INFORMATION GIVEN:
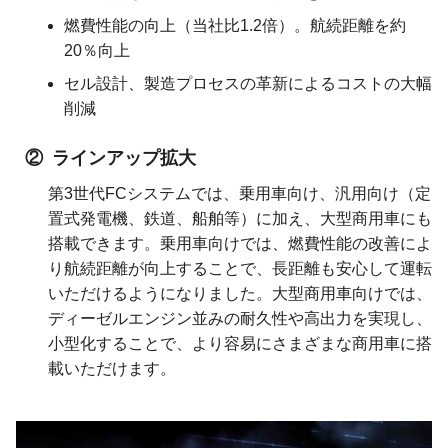
燃費性能の向上（当社比1.2倍）。航続距離を約
20％向上
セル設計、製造プロセスの革新によるコストの大幅
削減
ラインアップ拡大
第3世代FCシステムでは、乗用車向け、汎用向け（定
置式発電機、鉄道、船舶等）に加え、大型商用車にも
搭載できます。乗用車向けでは、燃費性能の改善によ
り航続距離が向上することで、長距離も安心して運転
いただけるようになりました。大型商用車向けでは、
ディーゼルエンジン並みの耐久性や高出力を実現し、
小型化することで、より容易にさまざまな商用車に搭
載いただけます。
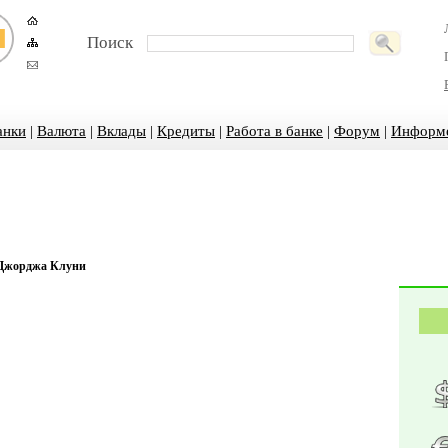
Поиск
анки
|
Валюта
|
Вклады
|
Кредиты
|
Работа в банке
|
Форум
|
Информ
 Джорджа Клуни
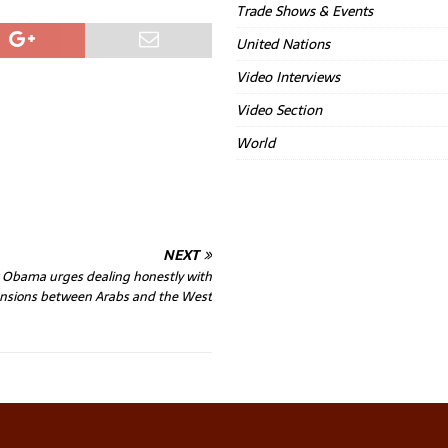
Trade Shows & Events
United Nations
Video Interviews
Video Section
World
NEXT
 Obama urges dealing honestly with
ensions between Arabs and the West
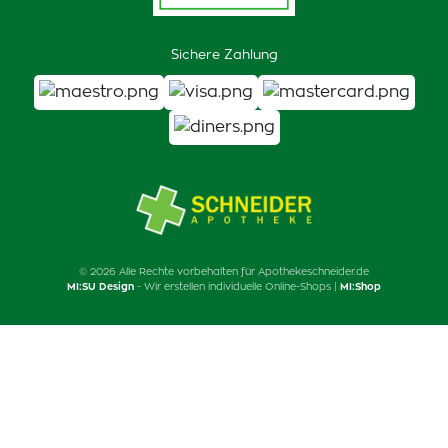
Sichere Zahlung
© 2026 Alle Rechte vorbehalten für Apothekeschneider.de
MI:SU Design
- Wir erstellen individuelle Online-Shops |
MI:Shop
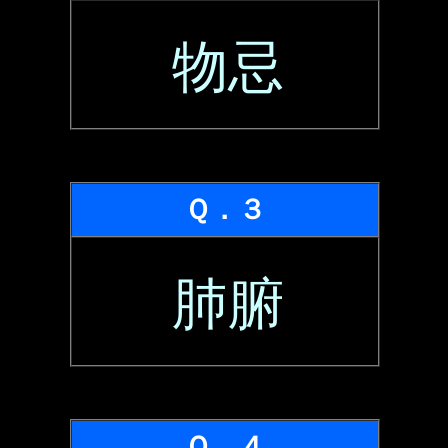
物忌
Ｑ．３
肺腑
Ｑ．４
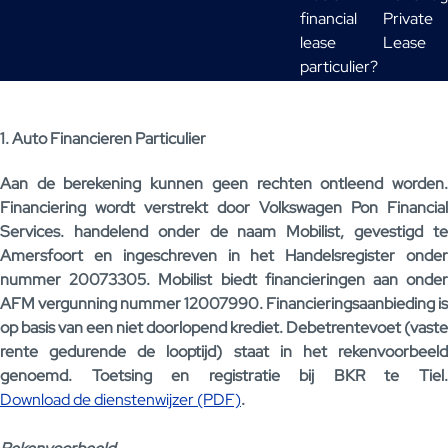
financial
Private
lease
Lease
particulier?
1. Auto Financieren Particulier
Aan de berekening kunnen geen rechten ontleend worden.
Financiering wordt verstrekt door Volkswagen Pon Financial
Services. handelend onder de naam Mobilist, gevestigd te
Amersfoort en ingeschreven in het Handelsregister onder
nummer 20073305. Mobilist biedt financieringen aan onder
AFM vergunning nummer 12007990. Financieringsaanbieding is
op basis van een niet doorlopend krediet. Debetrentevoet (vaste
rente gedurende de looptijd) staat in het rekenvoorbeeld
genoemd. Toetsing en registratie bij BKR te Tiel.
Download de dienstenwijzer (PDF)
.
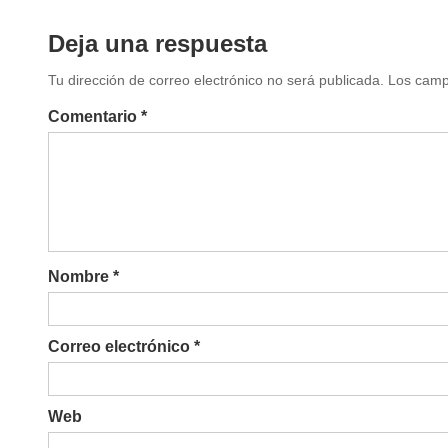
Deja una respuesta
Tu dirección de correo electrónico no será publicada. Los cam
Comentario *
Nombre *
Correo electrónico *
Web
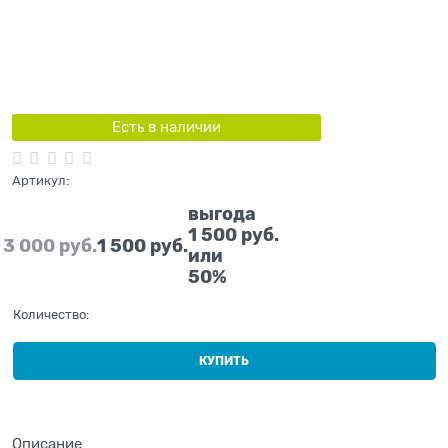
Есть в наличии
Артикул:
выгода
1 500 руб.
3 000
 руб.
1 500
 руб.
или
50%
Количество:
КУПИТЬ
Описание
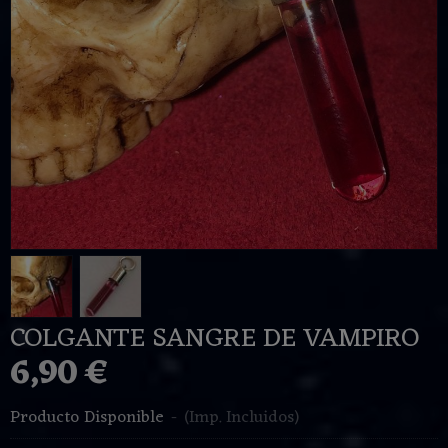
COLGANTE SANGRE DE VAMPIRO
6,90 €
Producto Disponible
-
(Imp. Incluidos)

WORK INSTRUCTIONS: Every entry above is to be transcribed exactly, with all pictures left out.

RESULT FOR THIS TASK:
燃費性能の向上（当社比1.2倍）。航続距離を約
20％向上
セル設計、製造プロセスの革新によるコストの大幅
削減
ラインアップ拡大
第3世代FCシステムでは、乗用車向け、汎用向け（定
置式発電機、鉄道、船舶等）に加え、大型商用車にも
搭載できます。乗用車向けでは、燃費性能の改善によ
り航続距離が向上することで、長距離も安心して運転
いただけるようになりました。大型商用車向けでは、
ディーゼルエンジン並みの耐久性や高出力を実現し、
小型化することで、より容易にさまざまな商用車に搭
載いただけます。
Поиск
анки
|
Валюта
|
Вклады
|
Кредиты
|
Работа в банке
|
Форум
|
Информ
 Джорджа Клуни
Trade Shows & Events
United Nations
Video Interviews
Video Section
World
NEXT
 Obama urges dealing honestly with
ensions between Arabs and the West
Sichere Zahlung
© 2026 Alle Rechte vorbehalten für Apothekeschneider.de
MI:SU Design
- Wir erstellen individuelle Online-Shops |
MI:Shop
物忌
Ｑ．３
肺腑
Ｑ．４
financial
Private
lease
Lease
particulier?
1. Auto Financieren Particulier
Aan de berekening kunnen geen rechten ontleend worden.
Financiering wordt verstrekt door Volkswagen Pon Financial
Services. handelend onder de naam Mobilist, gevestigd te
Amersfoort en ingeschreven in het Handelsregister onder
nummer 20073305. Mobilist biedt financieringen aan onder
AFM vergunning nummer 12007990. Financieringsaanbieding is
op basis van een niet doorlopend krediet. Debetrentevoet (vaste
rente gedurende de looptijd) staat in het rekenvoorbeeld
genoemd. Toetsing en registratie bij BKR te Tiel.
Download de dienstenwijzer (PDF)
.
Deja una respuesta
Tu dirección de correo electrónico no será publicada. Los cam
Comentario *
Nombre *
Correo electrónico *
Web
Есть в наличии
Артикул:
выгода
1 500 руб.
3 000
 руб.
1 500
 руб.
или
50%
Количество:
КУПИТЬ
Описание
COLGANTE SANGRE DE VAMPIRO
6,90 €
Producto Disponible
-
(Imp. Incluidos)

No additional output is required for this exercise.